SAN FRANCISCO (Fortune) -- Concepts like "smart grids" and "intelligent metering" are difficult for the non-expert brain to grasp. So instead, wrap your mind around a simpler set of facts. Utilities experience peak demand -- for example, on blistering hot days when air conditioners are pumping all out -- just 2% of the year.
Yet to serve their customers on such days, the utilities will incur as much as 15% of their total costs for the year while using their oldest, dirtiest generating plants to satisfy the demand.
In other words, it's a dirty, costly affair to keep us comfortable for a relatively short period of time.
Imagine, then, the benefits of an electric network -- often called a grid because of the wired interconnections among power plants, homes and businesses -- that "think" intelligently.
Such a smart network would tell customers things like the cheapest time to wash the dishes or charge an electric car. It would represent huge savings, financially and environmentally.
It's the vision, anyway, behind a wave of companies funded by Silicon Valley venture capitalists. It's also the strategy of energy and technology behemoths like General Electric (GE, Fortune 500) and IBM (IBM, Fortune 500), who see the same potential gold mine as tech-industry entrepreneurs. (Jeffrey M. O'Brien's smart-grid feature on IBM offers a good primer on how the big boys are approaching the task.)
In between the tiny startups and the giants aiming to exploit a niche are some early leaders in making dumb power grids smart. One is Silver Spring Networks, a Midwestern transplant in Silicon Valley funded by Foundation Capital (which got in early) and Kleiner Perkins, which invested more recently.
Silver Spring -- named for a street in Milwaukee, where the company started in 2002 -- makes software and other technology that turns electric systems into the equivalent of an Internet network. By installing its cards into traditional utility metering technology, utilities have near-perfect information about their customers' usage. Customers, in turn, get helpful data from their power provider about how to save money.
"Billions of devices have been deployed that need to be managed on the network," says Scott Lang, Silver Spring's CEO. The company's technology, he says, manages that process across the network in a secure manner -- the latter a nontrivial concern given that the equipment resides in or near the homes of millions of customers.
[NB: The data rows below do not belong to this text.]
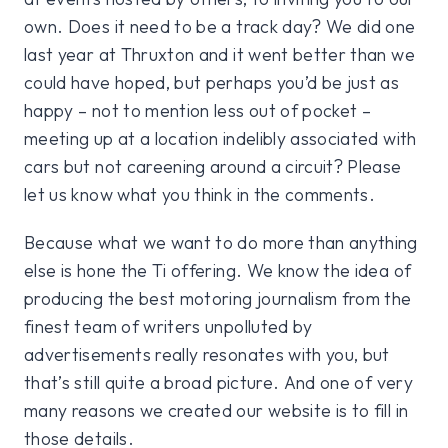
own. Does it need to be a track day? We did one
last year at Thruxton and it went better than we
could have hoped, but perhaps you’d be just as
happy – not to mention less out of pocket –
meeting up at a location indelibly associated with
cars but not careening around a circuit? Please
let us know what you think in the comments.
Because what we want to do more than anything
else is hone the Ti offering. We know the idea of
producing the best motoring journalism from the
finest team of writers unpolluted by
advertisements really resonates with you, but
that’s still quite a broad picture. And one of very
many reasons we created our website is to fill in
those details.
A private company that doesn't disclose financials, Sliver Spring clearly is preparing for an initial public offering. Lang says the company will be cash-flow positive this year on the strength of large-scale pilot projects it has put together with major utilities including PG&E (PCG, Fortune 500) and Florida Power & Light (FPL, Fortune 500).
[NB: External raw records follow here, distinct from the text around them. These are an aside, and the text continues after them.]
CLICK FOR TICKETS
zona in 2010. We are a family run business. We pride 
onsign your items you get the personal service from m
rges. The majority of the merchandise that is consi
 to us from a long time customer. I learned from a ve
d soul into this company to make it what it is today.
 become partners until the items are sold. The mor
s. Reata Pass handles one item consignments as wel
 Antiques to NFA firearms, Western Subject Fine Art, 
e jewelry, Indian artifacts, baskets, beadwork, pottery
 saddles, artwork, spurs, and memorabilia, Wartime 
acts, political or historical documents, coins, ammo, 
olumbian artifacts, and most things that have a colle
An IPO would be welcomed by investors; Silver Spring already has raised $175 million and employs more than 250 people. In fact, a Silver Spring IPO would be resonant of the dot-com era: a fledgling company pursuing a big idea with the tailwind favorable public opinion.
As an added bonus, the company stands to benefit from the Obama Administration's stimulus plan, which will apportion "smart grid" funds to utility customers. "Utilities are lining up to apply," says Lang, who adds that state regulators around the country have been "invigorated" by the prospect of their utilities finding alterative sources of funding from Washington.